The Origins of Strange Swirls on the Moon are Coming to Light

Close-up view of a light curlicue on the dark lunar surface
This image from NASA's Lunar Reconnaissance Orbiter shows the Reiner Gamma lunar swirl. (Image credit: NASA LRO WAC science team)

An avalanche of new research illuminates the strange swirls of light and dark peppering the surface of the moon, suggesting that the weak magnetic field Earth's only natural satellite offers a surprisingly strong shield to parts of the lunar crust.

Many ponder the mysteries of Europa's moon-wide, ice-covered sea or doomed Phobos' strange composition, but Earth's moon holds secrets even closer to home.
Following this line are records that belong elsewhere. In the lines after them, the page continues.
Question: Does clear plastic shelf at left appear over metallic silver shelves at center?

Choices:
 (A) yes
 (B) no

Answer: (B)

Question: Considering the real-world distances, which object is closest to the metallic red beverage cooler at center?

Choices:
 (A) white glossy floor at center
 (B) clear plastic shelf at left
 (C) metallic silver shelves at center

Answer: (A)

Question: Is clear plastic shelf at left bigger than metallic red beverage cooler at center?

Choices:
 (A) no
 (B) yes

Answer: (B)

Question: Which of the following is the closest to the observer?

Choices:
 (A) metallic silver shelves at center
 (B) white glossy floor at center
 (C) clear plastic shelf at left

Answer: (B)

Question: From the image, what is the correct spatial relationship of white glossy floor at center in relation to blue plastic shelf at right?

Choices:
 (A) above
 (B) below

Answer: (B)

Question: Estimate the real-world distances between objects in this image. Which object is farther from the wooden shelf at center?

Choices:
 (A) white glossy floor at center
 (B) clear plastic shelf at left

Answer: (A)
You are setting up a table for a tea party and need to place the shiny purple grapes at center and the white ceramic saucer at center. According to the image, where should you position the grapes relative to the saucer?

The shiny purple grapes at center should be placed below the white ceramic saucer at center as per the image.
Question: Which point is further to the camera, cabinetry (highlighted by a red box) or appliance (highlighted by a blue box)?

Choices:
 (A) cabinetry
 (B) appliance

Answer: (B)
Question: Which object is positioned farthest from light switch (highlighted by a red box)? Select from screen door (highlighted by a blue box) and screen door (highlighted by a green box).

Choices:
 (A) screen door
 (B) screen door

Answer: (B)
Researchers have long wondered about the curlicue patterns that can be tens of miles across on the moon's pockmarked surface.
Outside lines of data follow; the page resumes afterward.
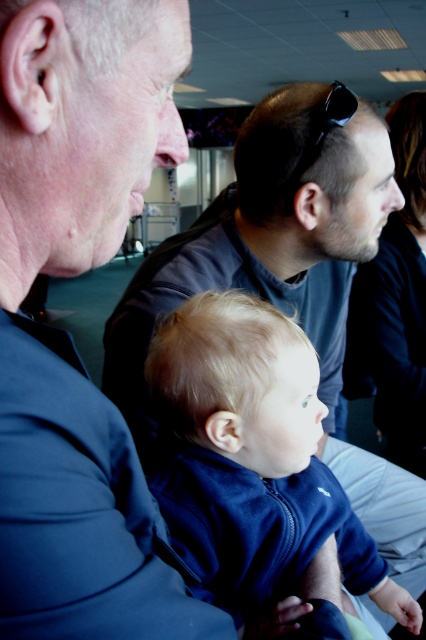 You are a photographer trying to capture a candid shot of the baby in the image. You notice the blue fleece jacket at center and the black plastic sunglasses at upper center. Which object is positioned higher in the frame?

The blue fleece jacket at center is much taller than the black plastic sunglasses at upper center, so the blue fleece jacket at center is positioned higher in the frame.

You are a traveler carrying a backpack that is 24 inches wide. You are standing in front of the blue fleece jacket at center. Can you place your backpack next to it without moving the jacket?

The blue fleece jacket at center is 23.90 inches from viewer, so the backpack is wider than the jacket. Therefore, the backpack cannot be placed next to it without moving the jacket.

You are a photographer trying to capture a closeup of the baby in the image. You have two focus points available at the coordinates point (285, 564) and point (340, 116). Which focus point should you choose to ensure the baby is in focus?

Point (285, 564) is closer to the camera than point (340, 116), so you should choose point (285, 564) to ensure the baby is in focus. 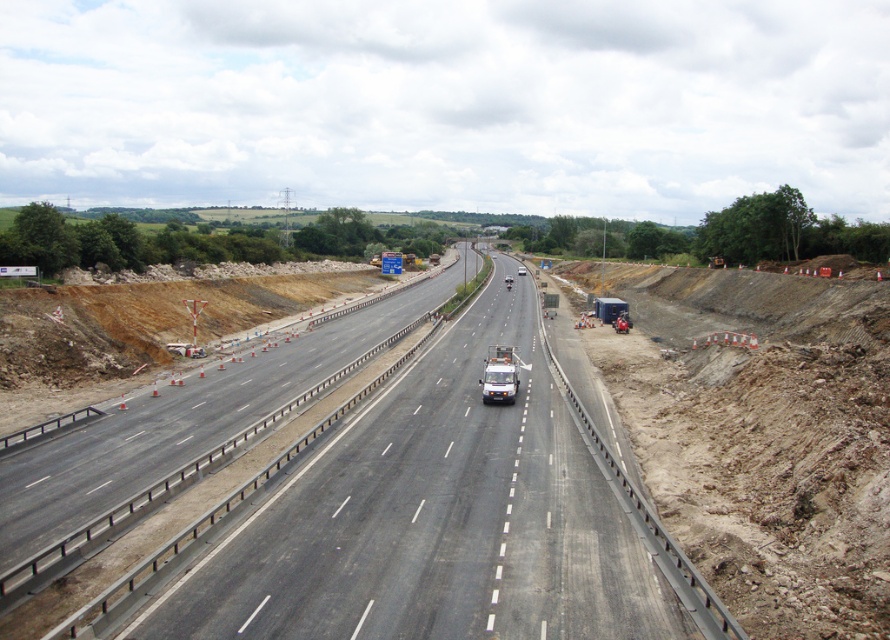 Is asphalt road at center bigger than matte black trailer truck at center?

Yes, asphalt road at center is bigger than matte black trailer truck at center.

Is point (379, 604) more distant than point (595, 307)?

No, it is in front of (595, 307).

Between point (393, 486) and point (613, 317), which one is positioned behind?

The point (613, 317) is more distant.

Where is `asphalt road at center`? The width and height of the screenshot is (890, 640). asphalt road at center is located at coordinates pos(451,518). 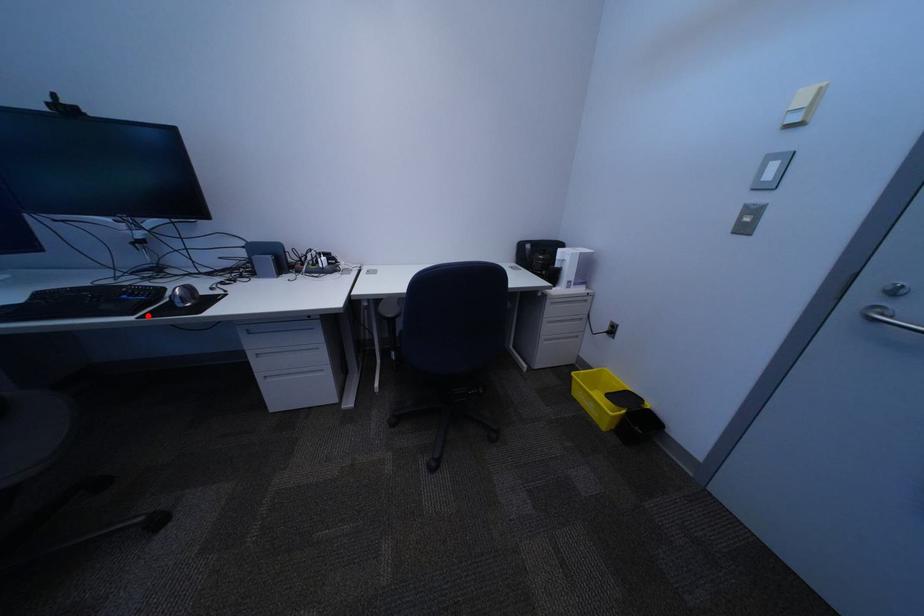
"These patterns, called 'lunar swirls,' appear almost painted on the surface of the moon," John Keller, a researcher at NASA's Goddard Space Flight Center in Maryland, said in a statement. "They are unique; we've only seen these features on the moon, and their origin has remained a mystery since their discovery." Keller is a project scientist for the NASA's Lunar Reconnaissance Orbiter (LRO) mission. [Amazing Moon Photos from NASA's Lunar Reconnaissance Orbiter]

The bright patches of the swirls seem to be less weathered and worn away than the dark parts, and the swirls occur in places where the moon's surface is magnetized, according to previous research. From those observations, scientists have developed three main hypotheses about the swirls' origin, NASA officials said in the statement: that the moon's magnetic field protected parts of the surface from abrasive solar wind, that dust settled in alignment with the magnetic field, or that plumes of material from comet impacts caused both the swirls and the magnetic fields.

Unlike Earth, whose swirling, metal core generates a globe-wide magnetic field, the moon does not (currently) generate a widespread field. Instead, patches of crust are magnetized in irregular patterns. While the protective-field explanation seemed plausible, researchers didn't understand how those weak magnetic fields could have provided a strong enough protective effect on the lunar surface.

"The problem with the magnetic-shield idea is that the embedded magnetic fields on the moon are very weak — about 300 times weaker than Earth's magnetic field," Bill Farrell, head of NASA Goddard's DREAM2 Center for Space Environments, said in the statement.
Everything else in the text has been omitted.